§ **Record set**:
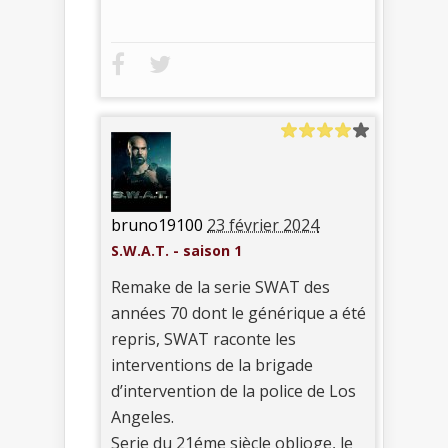
bruno19100
23 février 2024
S.W.A.T. - saison 1
Remake de la serie SWAT des
années 70 dont le générique a été
repris, SWAT raconte les
interventions de la brigade
d’intervention de la police de Los
Angeles.
Serie du 21éme siècle oblioge, le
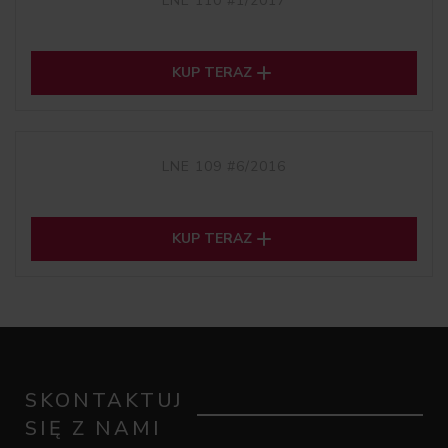
LNE 110 #1/2017

KUP TERAZ
LNE 109 #6/2016

KUP TERAZ
SKONTAKTUJ
SIĘ Z NAMI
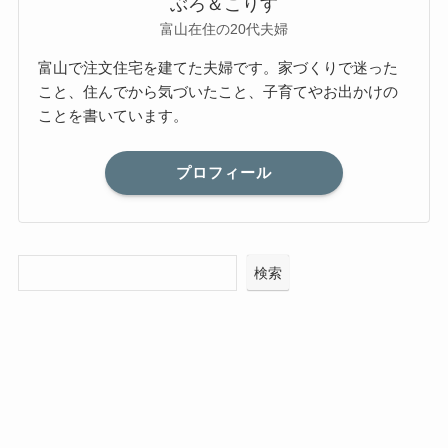
ぶろ＆こりす
富山在住の20代夫婦
富山で注文住宅を建てた夫婦です。家づくりで迷った
こと、住んでから気づいたこと、子育てやお出かけの
ことを書いています。
プロフィール
検索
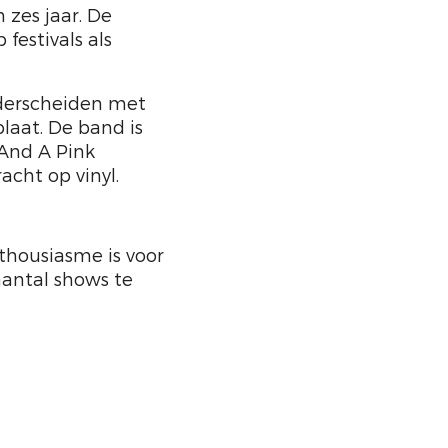
 zes jaar. De
festivals als
nderscheiden met
aat. De band is
 And A Pink
acht op vinyl.
nthousiasme is voor
antal shows te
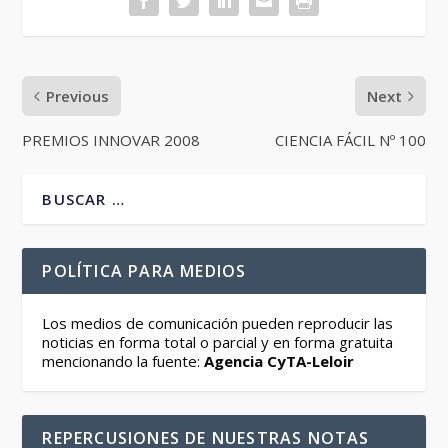
Previous
Next
PREMIOS INNOVAR 2008
CIENCIA FÁCIL Nº 100
POLÍTICA PARA MEDIOS
Los medios de comunicación pueden reproducir las
noticias en forma total o parcial y en forma gratuita
mencionando la fuente:
Agencia CyTA-Leloir
REPERCUSIONES DE NUESTRAS NOTAS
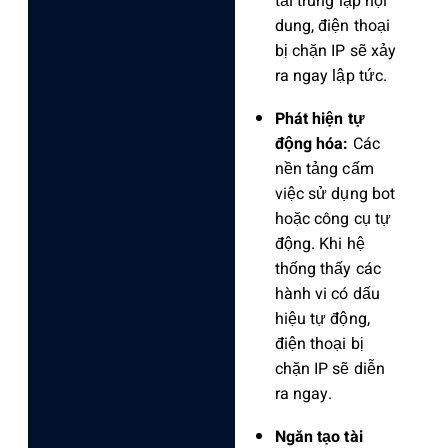
tải trùng lặp nội
dung, điện thoại
bị chặn IP sẽ xảy
ra ngay lập tức.
Phát hiện tự
động hóa:
Các
nền tảng cấm
việc sử dụng bot
hoặc công cụ tự
động. Khi hệ
thống thấy các
hành vi có dấu
hiệu tự động,
điện thoại bị
chặn IP sẽ diễn
ra ngay.
Ngăn tạo tài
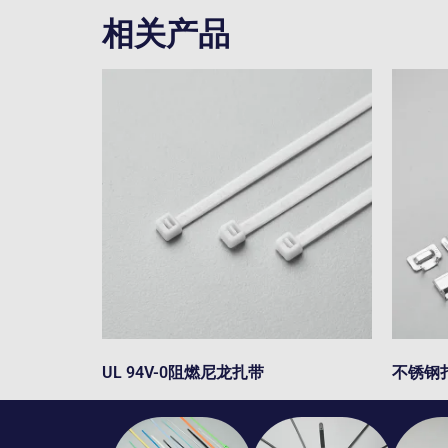
相关产品
UL 94V-0阻燃尼龙扎带
不锈钢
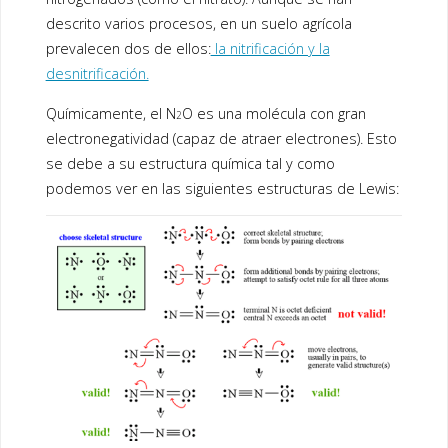
o
dI
o
n
descrito varios procesos, en un suelo agrícola
prevalecen dos de ellos:
la nitrificación y la
k
desnitrificación.
Químicamente, el N
O es una molécula con gran
2
electronegatividad (capaz de atraer electrones). Esto
se debe a su estructura química tal y como
podemos ver en las siguientes estructuras de Lewis:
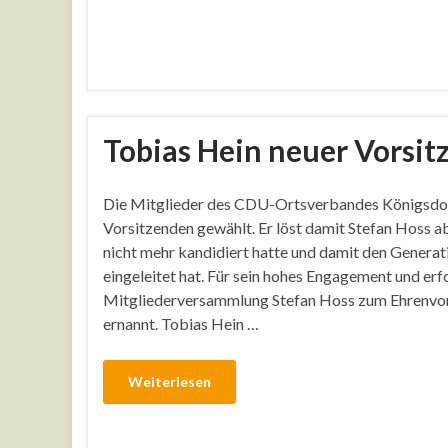
Tobias Hein neuer Vorsi
Die Mitglieder des CDU-Ortsverbandes Königsdo
Vorsitzenden gewählt. Er löst damit Stefan Hoss ab
nicht mehr kandidiert hatte und damit den Genera
eingeleitet hat. Für sein hohes Engagement und erf
Mitgliederversammlung Stefan Hoss zum Ehrenvo
ernannt. Tobias Hein …
Weiterlesen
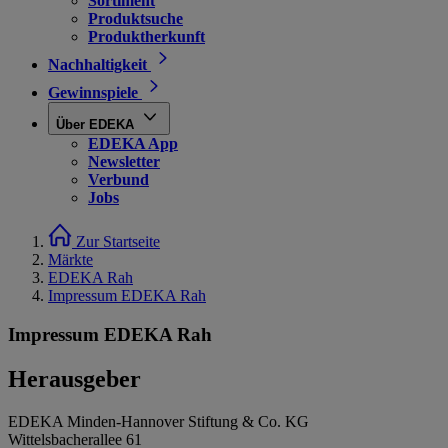
Sortiment
Produktsuche
Produktherkunft
Nachhaltigkeit
Gewinnspiele
Über EDEKA
EDEKA App
Newsletter
Verbund
Jobs
Zur Startseite
Märkte
EDEKA Rah
Impressum EDEKA Rah
Impressum EDEKA Rah
Herausgeber
EDEKA Minden-Hannover Stiftung & Co. KG
Wittelsbacherallee 61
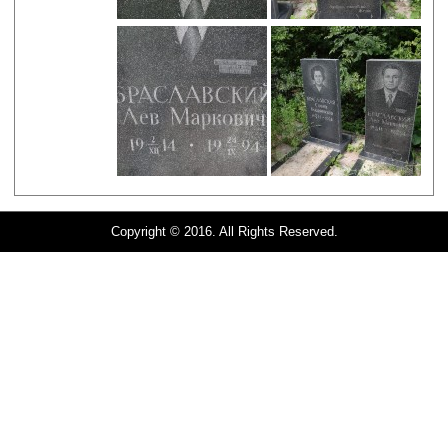
Copyright © 2016. All Rights Reserved.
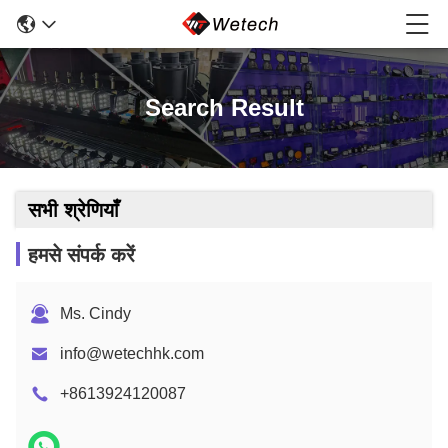
Search Result
सभी श्रेणियाँ
हमसे संपर्क करें
Ms. Cindy
info@wetechhk.com
+8613924120087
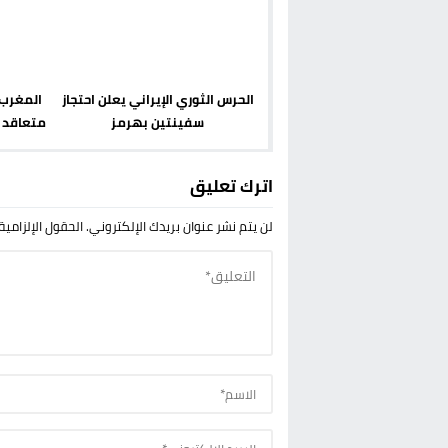
الحرس الثوري الإيراني يعلن احتجاز
المغرب 
سفينتين بهرمز
متعاقد 
اترك تعليق
لن يتم نشر عنوان بريدك الإلكتروني.
الحقول الإلزامية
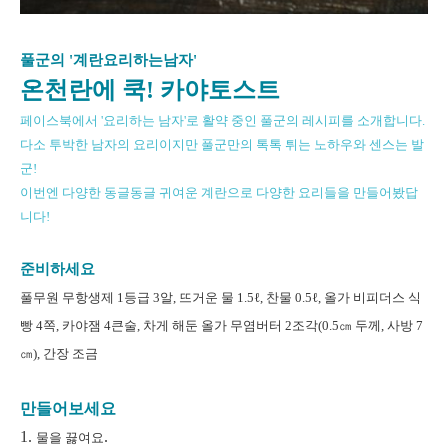
풀군의 '계란요리하는남자'
온천란에 쿡! 카야토스트
페이스북에서 '요리하는 남자'로 활약 중인 풀군의 레시피를 소개합니다.
다소 투박한 남자의 요리이지만 풀군만의 톡톡 튀는 노하우와 센스는 발
군!
이번엔 다양한 동글동글 귀여운 계란으로 다양한 요리들을 만들어봤답
니다!
준비하세요
풀무원 무항생제 1등급 3알, 뜨거운 물 1.5ℓ, 찬물 0.5ℓ, 올가 비피더스 식
빵 4쪽, 카야잼 4큰술, 차게 해둔 올가 무염버터 2조각(0.5㎝ 두께, 사방 7
㎝), 간장 조금
만들어보세요
1.
.
물을 끓여요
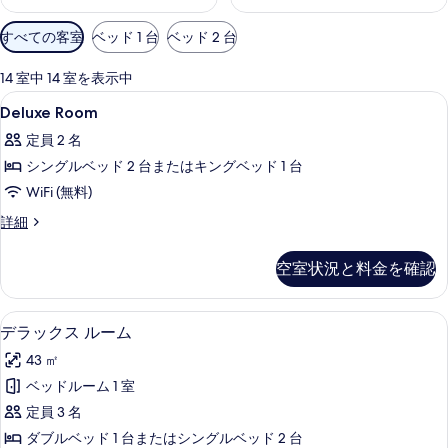
利
すべての客室
ベッド 1 台
ベッド 2 台
用
可
14 室中 14 室を表示中
能
Deluxe
セーフティボックス (室内)、デスク、防音
8
Deluxe Room
な
Room
客
定員 2 名
の
室
シングルベッド 2 台またはキングベッド 1 台
す
の
WiFi (無料)
べ
絞
Deluxe
詳細
て
り
Room
込
の
の
空室状況と料金を確認
み
詳
写
条
細
真
件
セーフティボックス (室内)、デスク、防音
デ
を
10
デラックス ルーム
ラ
表
43 ㎡
ッ
示
ベッドルーム 1 室
ク
す
定員 3 名
ス
る
ダブルベッド 1 台またはシングルベッド 2 台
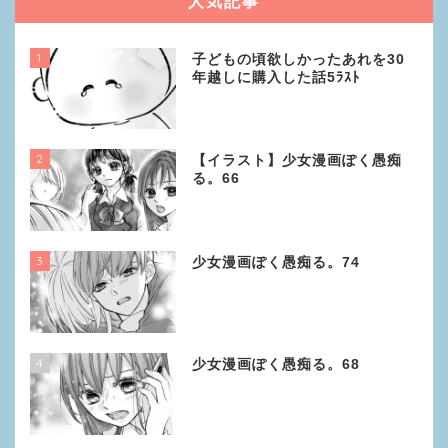
人気記事
1
子どもの頃欲しかったあれを30
年越しに購入した話5ﾗｽﾄ
2
【イラスト】少女漫画ぽく愚痴
る。66
3
少女漫画ぽく愚痴る。74
4
少女漫画ぽく愚痴る。68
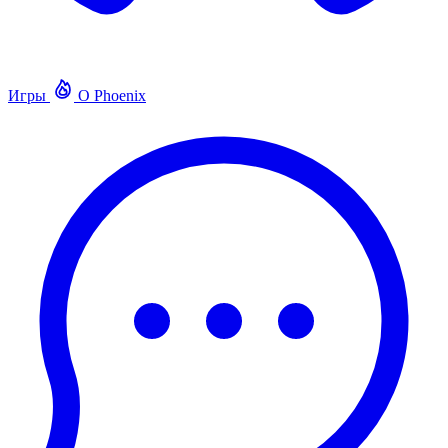
Игры
О Phoenix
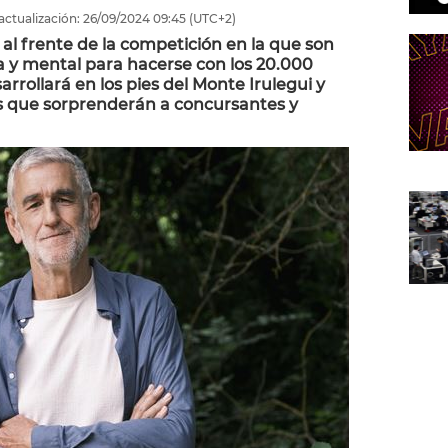
actualización:
26/09/2024
09:45
(UTC+2)
al frente de la competición en la que son
ca y mental para hacerse con los 20.000
arrollará en los pies del Monte Irulegui y
 que sorprenderán a concursantes y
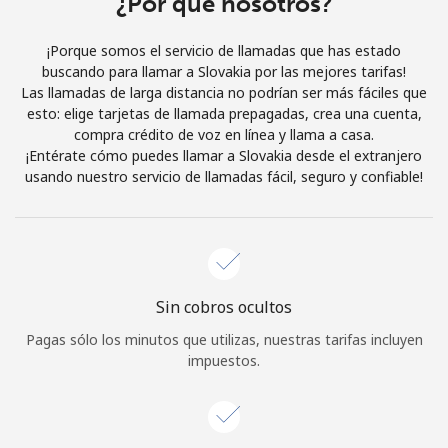
¿Por qué nosotros?
Iniciar Sesión
¡Porque somos el servicio de llamadas que has estado
buscando para llamar a Slovakia por las mejores tarifas!
o
Las llamadas de larga distancia no podrían ser más fáciles que
esto: elige tarjetas de llamada prepagadas, crea una cuenta,
Continuar con
compra crédito de voz en línea y llama a casa.
¡Entérate cómo puedes llamar a Slovakia desde el extranjero
usando nuestro servicio de llamadas fácil, seguro y confiable!
Sin cobros ocultos
Pagas sólo los minutos que utilizas, nuestras tarifas incluyen
impuestos.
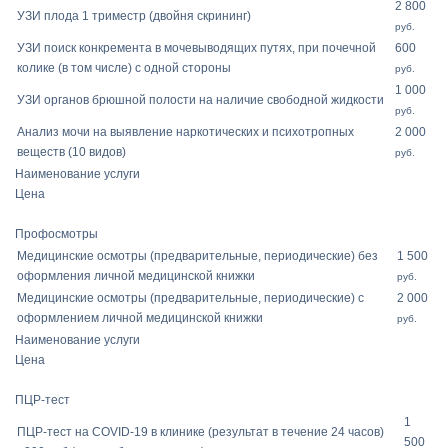
2 800
УЗИ плода 1 триместр (двойня скрининг)
руб.
УЗИ поиск конкремента в мочевыводящих путях, при почечной
600
колике (в том числе) с одной стороны
руб.
1 000
УЗИ органов брюшной полости на наличие свободной жидкости
руб.
Анализ мочи на выявление наркотических и психотропных
2 000
веществ (10 видов)
руб.
Наименование услуги
Цена
Профосмотры
Медицинские осмотры (предварительные, периодические) без
1 500
оформления личной медицинской книжки
руб.
Медицинские осмотры (предварительные, периодические) с
2 000
оформлением личной медицинской книжки
руб.
Наименование услуги
Цена
ПЦР-тест
1
ПЦР-тест на COVID-19 в клинике (результат в течение 24 часов)
500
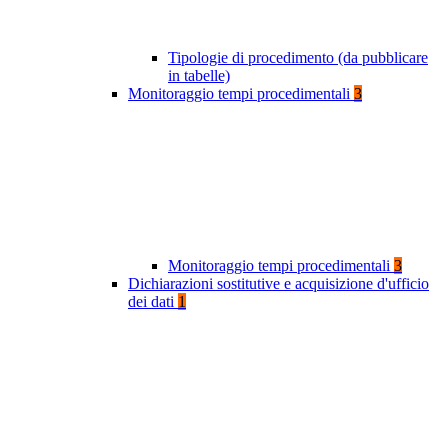
Tipologie di procedimento (da pubblicare
in tabelle)
Monitoraggio tempi procedimentali
3
Monitoraggio tempi procedimentali
3
Dichiarazioni sostitutive e acquisizione d'ufficio
dei dati
1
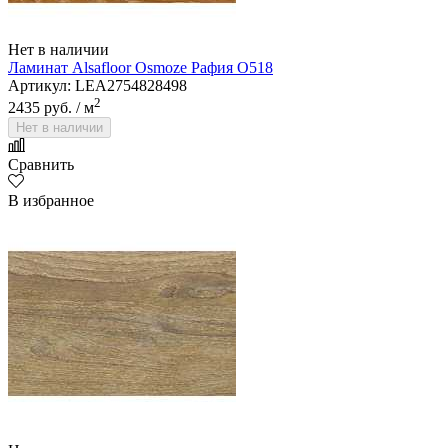
Нет в наличии
Ламинат Alsafloor Osmoze Рафия O518
Артикул: LEA2754828498
2
2435 руб.
/ м
Нет в наличии
Сравнить
В избранное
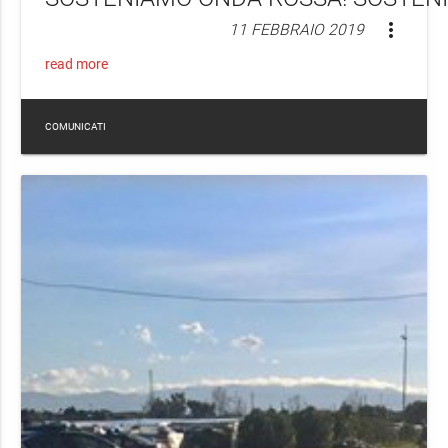
more_vert
11 FEBBRAIO 2019
read more
COMUNICATI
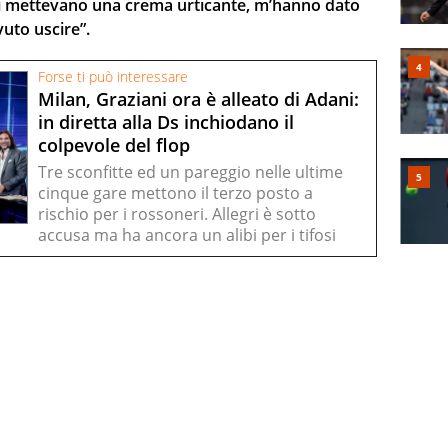
a si mettevano una crema urticante, m’hanno dato
vuto uscire”.
Forse ti può interessare
Milan, Graziani ora è alleato di Adani:
in diretta alla Ds inchiodano il
colpevole del flop
Tre sconfitte ed un pareggio nelle ultime
cinque gare mettono il terzo posto a
rischio per i rossoneri. Allegri è sotto
accusa ma ha ancora un alibi per i tifosi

§ **Problem details**: If a record contains a picture, omit the picture and repeat everything else exactly.

§ **Solution to the exercise**:
bruno19100
23 février 2024
S.W.A.T. - saison 1
Remake de la serie SWAT des
années 70 dont le générique a été
repris, SWAT raconte les
interventions de la brigade
d’intervention de la police de Los
Angeles.
Serie du 21éme siècle oblioge, le
LNE 110 #1/2017

KUP TERAZ
LNE 109 #6/2016

KUP TERAZ
SKONTAKTUJ
SIĘ Z NAMI
ぶろ＆こりす
富山在住の20代夫婦
富山で注文住宅を建てた夫婦です。家づくりで迷った
こと、住んでから気づいたこと、子育てやお出かけの
ことを書いています。
プロフィール
検索
 zes jaar. De
festivals als
nderscheiden met
aat. De band is
 And A Pink
acht op vinyl.
nthousiasme is voor
antal shows te
Previous
Next
PREMIOS INNOVAR 2008
CIENCIA FÁCIL Nº 100
POLÍTICA PARA MEDIOS
Los medios de comunicación pueden reproducir las
noticias en forma total o parcial y en forma gratuita
mencionando la fuente:
Agencia CyTA-Leloir
REPERCUSIONES DE NUESTRAS NOTAS
tải trùng lặp nội
dung, điện thoại
bị chặn IP sẽ xảy
ra ngay lập tức.
Phát hiện tự
động hóa:
Các
nền tảng cấm
việc sử dụng bot
hoặc công cụ tự
động. Khi hệ
thống thấy các
hành vi có dấu
hiệu tự động,
điện thoại bị
chặn IP sẽ diễn
ra ngay.
Ngăn tạo tài
相关产品
UL 94V-0阻燃尼龙扎带
不锈钢
o
dI
o
n
descrito varios procesos, en un suelo agrícola
prevalecen dos de ellos:
la nitrificación y la
k
desnitrificación.
Químicamente, el N
O es una molécula con gran
2
electronegatividad (capaz de atraer electrones). Esto
se debe a su estructura química tal y como
podemos ver en las siguientes estructuras de Lewis:
Tobias Hein neuer Vorsi
Die Mitglieder des CDU-Ortsverbandes Königsdo
Vorsitzenden gewählt. Er löst damit Stefan Hoss ab
nicht mehr kandidiert hatte und damit den Genera
eingeleitet hat. Für sein hohes Engagement und erf
Mitgliederversammlung Stefan Hoss zum Ehrenvo
ernannt. Tobias Hein …
Weiterlesen
Sortiment
Produktsuche
Produktherkunft
Nachhaltigkeit
Gewinnspiele
Über EDEKA
EDEKA App
Newsletter
Verbund
Jobs
Zur Startseite
Märkte
EDEKA Rah
Impressum EDEKA Rah
Impressum EDEKA Rah
Herausgeber
EDEKA Minden-Hannover Stiftung & Co. KG
Wittelsbacherallee 61
Copyright © 2016. All Rights Reserved.
Search Result
सभी श्रेणियाँ
हमसे संपर्क करें
Ms. Cindy
info@wetechhk.com
+8613924120087
الحرس الثوري الإيراني يعلن احتجاز
المغرب 
سفينتين بهرمز
متعاقد 
اترك تعليق
لن يتم نشر عنوان بريدك الإلكتروني.
الحقول الإلزامية
풀군의 '계란요리하는남자'
온천란에 쿡! 카야토스트
페이스북에서 '요리하는 남자'로 활약 중인 풀군의 레시피를 소개합니다.
다소 투박한 남자의 요리이지만 풀군만의 톡톡 튀는 노하우와 센스는 발
군!
이번엔 다양한 동글동글 귀여운 계란으로 다양한 요리들을 만들어봤답
니다!
준비하세요
풀무원 무항생제 1등급 3알, 뜨거운 물 1.5ℓ, 찬물 0.5ℓ, 올가 비피더스 식
빵 4쪽, 카야잼 4큰술, 차게 해둔 올가 무염버터 2조각(0.5㎝ 두께, 사방 7
㎝), 간장 조금
만들어보세요
1.
.
물을 끓여요
利
すべての客室
ベッド 1 台
ベッド 2 台
用
可
14 室中 14 室を表示中
能
Deluxe
セーフティボックス (室内)、デスク、防音
8
Deluxe Room
な
Room
客
定員 2 名
の
室
シングルベッド 2 台またはキングベッド 1 台
す
の
WiFi (無料)
べ
絞
Deluxe
詳細
て
り
Room
込
の
の
空室状況と料金を確認
み
詳
写
条
細
真
件
セーフティボックス (室内)、デスク、防音
デ
を
10
デラックス ルーム
ラ
表
43 ㎡
ッ
示
ベッドルーム 1 室
ク
す
定員 3 名
ス
る
ダブルベッド 1 台またはシングルベッド 2 台
人気記事
1
子どもの頃欲しかったあれを30
年越しに購入した話5ﾗｽﾄ
2
【イラスト】少女漫画ぽく愚痴
る。66
3
少女漫画ぽく愚痴る。74
4
少女漫画ぽく愚痴る。68
Игры
О Phoenix
actualización:
26/09/2024
09:45
(UTC+2)
al frente de la competición en la que son
ca y mental para hacerse con los 20.000
arrollará en los pies del Monte Irulegui y
 que sorprenderán a concursantes y
¿Por qué nosotros?
Iniciar Sesión
¡Porque somos el servicio de llamadas que has estado
buscando para llamar a Slovakia por las mejores tarifas!
o
Las llamadas de larga distancia no podrían ser más fáciles que
esto: elige tarjetas de llamada prepagadas, crea una cuenta,
Continuar con
compra crédito de voz en línea y llama a casa.
¡Entérate cómo puedes llamar a Slovakia desde el extranjero
usando nuestro servicio de llamadas fácil, seguro y confiable!
Sin cobros ocultos
Pagas sólo los minutos que utilizas, nuestras tarifas incluyen
impuestos.
2 800
УЗИ плода 1 триместр (двойня скрининг)
руб.
УЗИ поиск конкремента в мочевыводящих путях, при почечной
600
колике (в том числе) с одной стороны
руб.
1 000
УЗИ органов брюшной полости на наличие свободной жидкости
руб.
Анализ мочи на выявление наркотических и психотропных
2 000
веществ (10 видов)
руб.
Наименование услуги
Цена
Профосмотры
Медицинские осмотры (предварительные, периодические) без
1 500
оформления личной медицинской книжки
руб.
Медицинские осмотры (предварительные, периодические) с
2 000
оформлением личной медицинской книжки
руб.
Наименование услуги
Цена
ПЦР-тест
1
ПЦР-тест на COVID-19 в клинике (результат в течение 24 часов)
500
Tipologie di procedimento (da pubblicare
in tabelle)
Monitoraggio tempi procedimentali
3
Monitoraggio tempi procedimentali
3
Dichiarazioni sostitutive e acquisizione d'ufficio
dei dati
1
Нет в наличии
Ламинат Alsafloor Osmoze Рафия O518
Артикул: LEA2754828498
2
2435 руб.
/ м
Нет в наличии
Сравнить
В избранное
more_vert
11 FEBBRAIO 2019
read more
COMUNICATI
a si mettevano una crema urticante, m’hanno dato
vuto uscire”.
Forse ti può interessare
Milan, Graziani ora è alleato di Adani:
in diretta alla Ds inchiodano il
colpevole del flop
Tre sconfitte ed un pareggio nelle ultime
cinque gare mettono il terzo posto a
rischio per i rossoneri. Allegri è sotto
accusa ma ha ancora un alibi per i tifosi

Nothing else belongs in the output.